BRIEF: Write every entry out again exactly, please, and skip the pictures.

::: INFORMATION PROVIDED :::

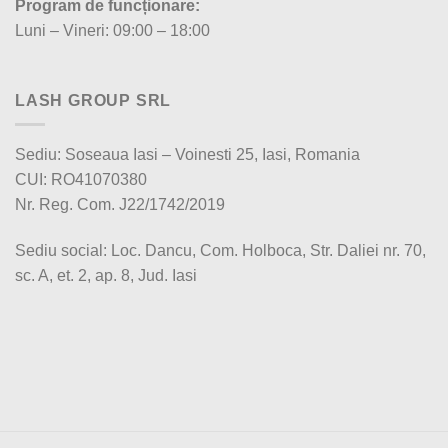
Program de funcționare:
Luni – Vineri: 09:00 – 18:00
LASH GROUP SRL
Sediu: Soseaua Iasi – Voinesti 25, Iasi, Romania
CUI: RO41070380
Nr. Reg. Com. J22/1742/2019
Sediu social: Loc. Dancu, Com. Holboca, Str. Daliei nr. 70,
sc. A, et. 2, ap. 8, Jud. Iasi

:::

RESULT OF THIS EXERCISE:
Program de funcționare:
Luni – Vineri: 09:00 – 18:00
LASH GROUP SRL
Sediu: Soseaua Iasi – Voinesti 25, Iasi, Romania
CUI: RO41070380
Nr. Reg. Com. J22/1742/2019
Sediu social: Loc. Dancu, Com. Holboca, Str. Daliei nr. 70,
sc. A, et. 2, ap. 8, Jud. Iasi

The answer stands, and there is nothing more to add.